Westdeutsche Zeitung


Igor Stravinsky  

“I date the start of work on Oedipus Rex to September 1925, but at least five years before that I felt the need to compose a large-scale dramatic work. Returning at the time from Venice to Nice in September, I stopped in Genoa to refresh my memories of the town, where in 1911 I celebrated my fifth wedding anniversary. It was here in a kiosk selling books that I found a volume about the life of Francis of Assisi, which I bought and read that very evening. It is due to this reading that I owe the birth of the idea, albeit in ill-defined forms, that had often appeared to me ever since I had become déraciné. The idea was that the text used in the music could acquire monumental status by means, so to speak, of reverse translation, from the secular to the sacred...
“The decision to create a work after the tragedy by Sophocles followed soon after my return to Nice, and the choice was made. I needed a subject that was all-human or, at the very least, well known enough so as not to need a detailed interpretation. I wished to leave the piece as such in the background, thinking that in this way I could extract its dramatic essence and liberate myself in order to be more focussed on the purely musical dramatisation...
“My second idea was that the actors should be contoured and stand above – each of them raised up behind the chorus. But “actors” is the wrong word. No-one here is “acting”, the only one who moves at all is the narrator, and then only to underline his own unique status from that of the other characters on stage. Oedipus Rex may or may not be considered as an opera because of its musical content, but it is certainly not operatic in terms of movement.”
Igor Stravinsky


Schoenberg wrote of Stravinsky’s Oedipus Rex that “Here everything is inside out: an unusual piece of theatre, an unusual production, an unusual denouement, unusual vocal writing, an unusual vertical, unusual counterpoint and unusual instrumentation.” These words of the musician – the founder of the most radical school of composition of its time – encompassed a widely held view of the work. Things truly were not as they appeared to be. Stravinsky, for whom turning everything upside down became his principal creative method, created an opus where the “upside down” was the idea of an operatic work in itself. For centuries, composers – Stravinsky’s predecessors – had despaired at the laws of the genre, and developed styles and forms that allowed opera to emerge from the “mould” of an ancient tragedy (as its inventors Peri and Caccini had envisioned it in the late 16th century) and become a genuine musical drama. Stravinsky takes the reverse path: the broadly accepted attributes of drama (meaning the protagonists, their relationships and the subject) serve as a means of playing with the forms, styles and laws themselves of the genre.
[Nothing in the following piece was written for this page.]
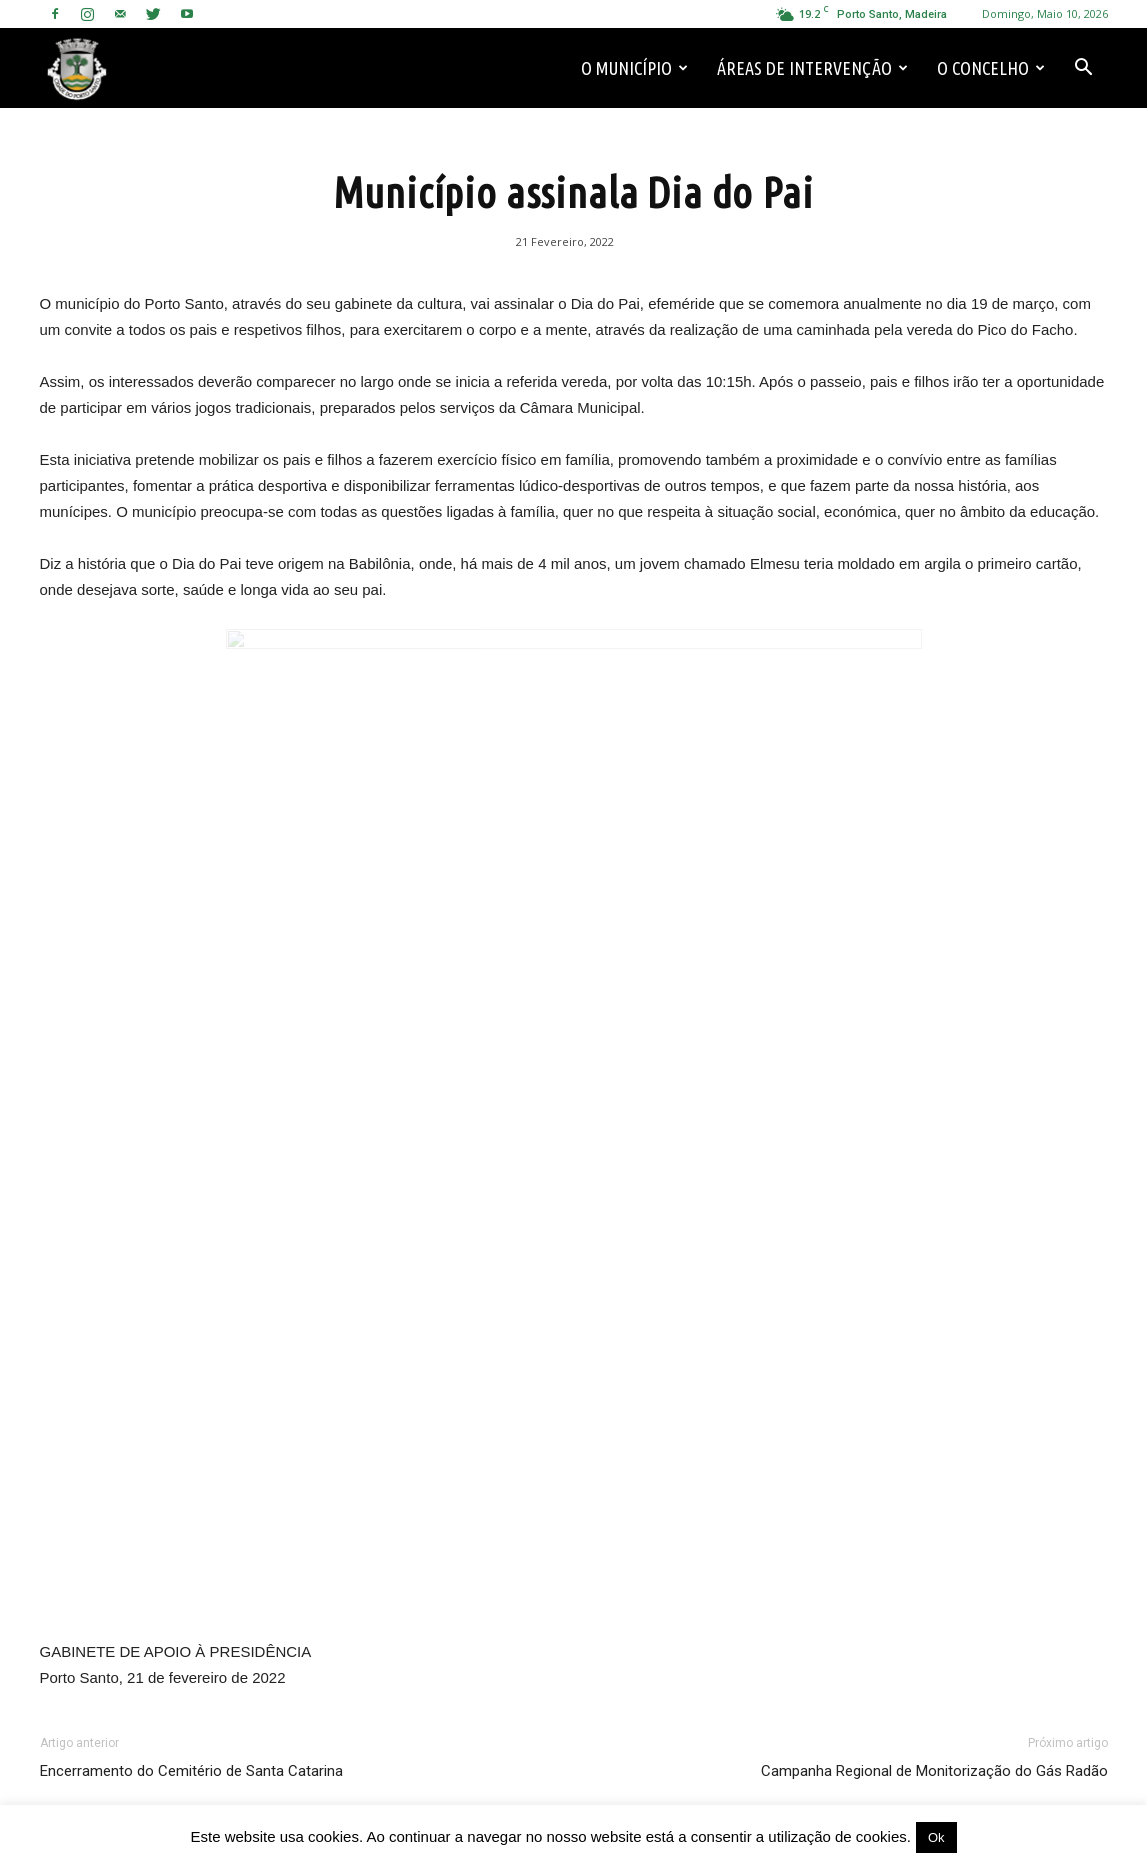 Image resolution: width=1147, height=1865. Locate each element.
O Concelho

For his material, he selected 17th century opera (largely Handel) and Verdi.
Oedipus Rex is “an opera about opera”, “a play about a play”, but that’s not where it ends. Returning to ancient tragedy, Stravinsky returns to the fundamental problem of the thinkers of the ancient world – the problem of Fate. And thanks to this ambiguous viewpoint, it towers mightily in all its glory.
Yekaterina Yusupova

Родион Щедрин  

“I wrote the Fifth Piano Concerto with ease, effortlessly. I only sweated a bit from the second cadence in the finale. If the degree of virtuoso effectiveness is insufficient, then the entire work can ‘sink’. I knew that well.
“Olli Mustonen performed the concerto and this head-spinning cadence brilliantly. And so the baton was passed to Denis Matsuev, and there followed a storm of applause. It would appear that the concerto can show the pianist in a good light. If… it is played well, of course.”